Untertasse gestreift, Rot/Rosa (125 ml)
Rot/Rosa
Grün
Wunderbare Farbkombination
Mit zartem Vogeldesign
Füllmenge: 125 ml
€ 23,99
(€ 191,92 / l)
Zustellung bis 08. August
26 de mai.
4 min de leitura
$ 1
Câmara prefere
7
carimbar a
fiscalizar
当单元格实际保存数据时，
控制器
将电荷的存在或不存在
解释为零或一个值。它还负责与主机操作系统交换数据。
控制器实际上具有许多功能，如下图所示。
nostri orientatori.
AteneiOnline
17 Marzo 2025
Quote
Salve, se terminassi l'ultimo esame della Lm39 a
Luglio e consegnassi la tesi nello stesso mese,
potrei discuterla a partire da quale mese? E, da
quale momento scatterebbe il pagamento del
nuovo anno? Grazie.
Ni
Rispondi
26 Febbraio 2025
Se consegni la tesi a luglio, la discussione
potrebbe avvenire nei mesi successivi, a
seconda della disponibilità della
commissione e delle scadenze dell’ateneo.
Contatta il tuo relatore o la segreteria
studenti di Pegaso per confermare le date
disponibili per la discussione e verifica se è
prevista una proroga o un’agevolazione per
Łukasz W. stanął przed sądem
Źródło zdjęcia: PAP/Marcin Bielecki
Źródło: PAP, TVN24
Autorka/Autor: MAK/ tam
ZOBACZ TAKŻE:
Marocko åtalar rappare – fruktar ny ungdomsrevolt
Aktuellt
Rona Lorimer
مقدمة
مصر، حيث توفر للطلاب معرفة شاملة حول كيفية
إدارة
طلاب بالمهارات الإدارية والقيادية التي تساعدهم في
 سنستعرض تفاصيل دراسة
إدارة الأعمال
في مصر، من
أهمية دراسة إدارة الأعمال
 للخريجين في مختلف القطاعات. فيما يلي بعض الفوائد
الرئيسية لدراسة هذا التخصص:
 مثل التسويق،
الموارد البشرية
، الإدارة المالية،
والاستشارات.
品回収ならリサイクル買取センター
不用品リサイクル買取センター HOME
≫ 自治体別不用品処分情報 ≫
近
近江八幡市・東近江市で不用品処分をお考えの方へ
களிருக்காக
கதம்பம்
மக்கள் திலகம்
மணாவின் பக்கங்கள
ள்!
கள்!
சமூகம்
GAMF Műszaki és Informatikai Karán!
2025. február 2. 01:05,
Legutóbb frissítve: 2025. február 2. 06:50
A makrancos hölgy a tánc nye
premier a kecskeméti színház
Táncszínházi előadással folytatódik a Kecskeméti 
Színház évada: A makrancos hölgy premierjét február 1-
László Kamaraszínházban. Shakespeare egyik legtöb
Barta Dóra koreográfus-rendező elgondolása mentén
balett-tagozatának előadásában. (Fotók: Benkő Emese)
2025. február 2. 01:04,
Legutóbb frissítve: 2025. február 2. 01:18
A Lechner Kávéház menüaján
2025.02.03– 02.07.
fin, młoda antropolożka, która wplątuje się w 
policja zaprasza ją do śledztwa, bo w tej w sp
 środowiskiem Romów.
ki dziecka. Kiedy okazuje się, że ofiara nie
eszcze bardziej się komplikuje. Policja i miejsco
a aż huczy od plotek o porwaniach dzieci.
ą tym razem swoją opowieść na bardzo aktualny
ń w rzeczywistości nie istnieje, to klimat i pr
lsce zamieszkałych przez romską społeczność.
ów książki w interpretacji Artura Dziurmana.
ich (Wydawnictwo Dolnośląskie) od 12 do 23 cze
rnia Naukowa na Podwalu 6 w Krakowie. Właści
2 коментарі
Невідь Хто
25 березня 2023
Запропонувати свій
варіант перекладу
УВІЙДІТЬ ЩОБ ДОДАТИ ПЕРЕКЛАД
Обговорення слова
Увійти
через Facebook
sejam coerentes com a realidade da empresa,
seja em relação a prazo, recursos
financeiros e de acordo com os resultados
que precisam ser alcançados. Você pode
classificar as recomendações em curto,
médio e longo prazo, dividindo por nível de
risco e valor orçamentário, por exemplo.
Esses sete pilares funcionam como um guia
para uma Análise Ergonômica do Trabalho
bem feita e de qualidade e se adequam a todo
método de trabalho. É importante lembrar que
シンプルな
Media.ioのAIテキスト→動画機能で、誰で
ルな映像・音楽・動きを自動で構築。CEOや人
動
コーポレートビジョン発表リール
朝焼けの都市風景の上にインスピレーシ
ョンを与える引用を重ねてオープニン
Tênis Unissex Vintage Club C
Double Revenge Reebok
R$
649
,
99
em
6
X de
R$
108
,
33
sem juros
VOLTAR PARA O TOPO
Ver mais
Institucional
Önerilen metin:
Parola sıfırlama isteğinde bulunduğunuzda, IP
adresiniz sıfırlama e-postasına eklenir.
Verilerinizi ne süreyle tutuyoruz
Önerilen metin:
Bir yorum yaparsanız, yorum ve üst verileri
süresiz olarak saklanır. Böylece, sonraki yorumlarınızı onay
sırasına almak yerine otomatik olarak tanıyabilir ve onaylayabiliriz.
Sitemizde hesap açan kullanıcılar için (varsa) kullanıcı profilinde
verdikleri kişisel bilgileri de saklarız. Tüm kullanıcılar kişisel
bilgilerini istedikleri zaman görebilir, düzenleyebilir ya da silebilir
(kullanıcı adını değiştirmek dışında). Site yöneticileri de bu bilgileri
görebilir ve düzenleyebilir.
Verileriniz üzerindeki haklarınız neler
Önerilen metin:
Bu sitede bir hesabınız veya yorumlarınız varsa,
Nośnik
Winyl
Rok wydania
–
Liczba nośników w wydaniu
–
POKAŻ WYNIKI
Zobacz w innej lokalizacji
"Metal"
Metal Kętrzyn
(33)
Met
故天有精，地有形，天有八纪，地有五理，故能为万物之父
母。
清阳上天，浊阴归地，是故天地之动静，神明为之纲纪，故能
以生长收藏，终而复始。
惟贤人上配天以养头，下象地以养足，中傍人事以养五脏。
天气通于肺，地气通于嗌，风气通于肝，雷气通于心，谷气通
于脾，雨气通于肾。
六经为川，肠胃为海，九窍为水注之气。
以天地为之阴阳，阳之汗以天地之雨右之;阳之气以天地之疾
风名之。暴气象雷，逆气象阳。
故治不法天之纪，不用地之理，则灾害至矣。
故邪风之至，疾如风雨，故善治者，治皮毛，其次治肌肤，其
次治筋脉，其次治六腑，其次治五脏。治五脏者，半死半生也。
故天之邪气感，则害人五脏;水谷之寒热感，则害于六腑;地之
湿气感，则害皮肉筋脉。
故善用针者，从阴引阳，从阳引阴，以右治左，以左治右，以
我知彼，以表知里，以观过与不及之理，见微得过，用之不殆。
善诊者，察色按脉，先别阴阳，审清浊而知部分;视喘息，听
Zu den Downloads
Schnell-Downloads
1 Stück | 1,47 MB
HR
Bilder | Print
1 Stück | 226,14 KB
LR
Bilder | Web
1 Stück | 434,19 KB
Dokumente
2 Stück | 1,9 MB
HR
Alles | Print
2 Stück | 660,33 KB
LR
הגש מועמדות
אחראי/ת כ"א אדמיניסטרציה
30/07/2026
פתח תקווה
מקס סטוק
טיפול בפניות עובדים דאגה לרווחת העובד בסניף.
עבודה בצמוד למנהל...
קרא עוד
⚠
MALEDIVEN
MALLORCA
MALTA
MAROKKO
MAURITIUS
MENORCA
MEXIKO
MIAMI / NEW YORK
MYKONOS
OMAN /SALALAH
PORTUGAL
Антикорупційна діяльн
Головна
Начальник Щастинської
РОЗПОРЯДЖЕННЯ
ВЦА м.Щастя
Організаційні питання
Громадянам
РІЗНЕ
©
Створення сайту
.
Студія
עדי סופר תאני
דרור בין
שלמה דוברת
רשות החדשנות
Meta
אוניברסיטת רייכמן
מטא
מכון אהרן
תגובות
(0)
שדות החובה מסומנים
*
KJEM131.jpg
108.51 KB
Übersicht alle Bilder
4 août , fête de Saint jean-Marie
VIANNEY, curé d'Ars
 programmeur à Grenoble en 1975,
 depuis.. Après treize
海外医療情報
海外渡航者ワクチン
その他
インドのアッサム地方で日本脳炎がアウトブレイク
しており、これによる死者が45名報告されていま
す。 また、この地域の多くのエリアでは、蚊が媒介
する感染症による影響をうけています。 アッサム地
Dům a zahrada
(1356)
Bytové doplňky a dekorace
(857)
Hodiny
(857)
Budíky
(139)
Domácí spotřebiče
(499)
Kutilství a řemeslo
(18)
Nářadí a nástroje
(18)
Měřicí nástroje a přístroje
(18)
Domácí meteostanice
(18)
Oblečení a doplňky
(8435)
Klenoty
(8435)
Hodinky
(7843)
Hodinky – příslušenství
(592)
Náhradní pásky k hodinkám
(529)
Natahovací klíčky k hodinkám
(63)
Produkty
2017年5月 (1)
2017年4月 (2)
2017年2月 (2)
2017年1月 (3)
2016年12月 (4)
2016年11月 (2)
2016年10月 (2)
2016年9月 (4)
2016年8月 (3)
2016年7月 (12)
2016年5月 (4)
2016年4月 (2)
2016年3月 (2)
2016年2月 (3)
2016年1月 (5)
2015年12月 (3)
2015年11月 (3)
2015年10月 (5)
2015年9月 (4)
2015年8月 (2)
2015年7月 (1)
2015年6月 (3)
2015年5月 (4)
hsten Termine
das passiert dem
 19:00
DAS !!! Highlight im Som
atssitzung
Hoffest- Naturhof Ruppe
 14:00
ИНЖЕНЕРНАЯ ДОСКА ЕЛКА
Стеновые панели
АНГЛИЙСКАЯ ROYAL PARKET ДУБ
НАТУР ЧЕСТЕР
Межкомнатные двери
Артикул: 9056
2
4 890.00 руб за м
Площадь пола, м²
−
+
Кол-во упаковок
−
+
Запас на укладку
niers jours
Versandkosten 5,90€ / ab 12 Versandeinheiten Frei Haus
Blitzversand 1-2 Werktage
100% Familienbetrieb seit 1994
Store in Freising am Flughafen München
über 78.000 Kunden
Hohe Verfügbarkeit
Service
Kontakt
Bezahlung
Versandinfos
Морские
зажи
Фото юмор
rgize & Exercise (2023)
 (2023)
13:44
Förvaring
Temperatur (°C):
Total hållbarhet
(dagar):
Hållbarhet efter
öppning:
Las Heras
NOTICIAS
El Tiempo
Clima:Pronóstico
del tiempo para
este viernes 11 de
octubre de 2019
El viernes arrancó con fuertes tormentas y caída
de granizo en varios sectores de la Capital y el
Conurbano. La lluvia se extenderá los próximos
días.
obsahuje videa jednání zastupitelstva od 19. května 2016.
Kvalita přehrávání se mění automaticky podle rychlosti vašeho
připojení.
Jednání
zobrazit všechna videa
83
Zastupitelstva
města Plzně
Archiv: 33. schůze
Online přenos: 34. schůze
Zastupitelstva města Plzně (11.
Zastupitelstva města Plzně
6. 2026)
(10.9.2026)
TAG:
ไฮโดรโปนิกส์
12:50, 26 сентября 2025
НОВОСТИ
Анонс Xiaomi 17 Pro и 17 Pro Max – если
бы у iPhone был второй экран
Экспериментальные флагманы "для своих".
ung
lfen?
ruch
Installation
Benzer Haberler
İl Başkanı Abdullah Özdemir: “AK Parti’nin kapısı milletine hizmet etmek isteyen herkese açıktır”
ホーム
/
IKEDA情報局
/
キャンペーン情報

---+---

— Task prompt —
What you retype should run from the first line of the entries above through the line containing "Łukasz W. stanął przed sądem", exactly and in full.

— Task answer —
Untertasse gestreift, Rot/Rosa (125 ml)
Rot/Rosa
Grün
Wunderbare Farbkombination
Mit zartem Vogeldesign
Füllmenge: 125 ml
€ 23,99
(€ 191,92 / l)
Zustellung bis 08. August
26 de mai.
4 min de leitura
$ 1
Câmara prefere
7
carimbar a
fiscalizar
当单元格实际保存数据时，
控制器
将电荷的存在或不存在
解释为零或一个值。它还负责与主机操作系统交换数据。
控制器实际上具有许多功能，如下图所示。
nostri orientatori.
AteneiOnline
17 Marzo 2025
Quote
Salve, se terminassi l'ultimo esame della Lm39 a
Luglio e consegnassi la tesi nello stesso mese,
potrei discuterla a partire da quale mese? E, da
quale momento scatterebbe il pagamento del
nuovo anno? Grazie.
Ni
Rispondi
26 Febbraio 2025
Se consegni la tesi a luglio, la discussione
potrebbe avvenire nei mesi successivi, a
seconda della disponibilità della
commissione e delle scadenze dell’ateneo.
Contatta il tuo relatore o la segreteria
studenti di Pegaso per confermare le date
disponibili per la discussione e verifica se è
prevista una proroga o un’agevolazione per
Łukasz W. stanął przed sądem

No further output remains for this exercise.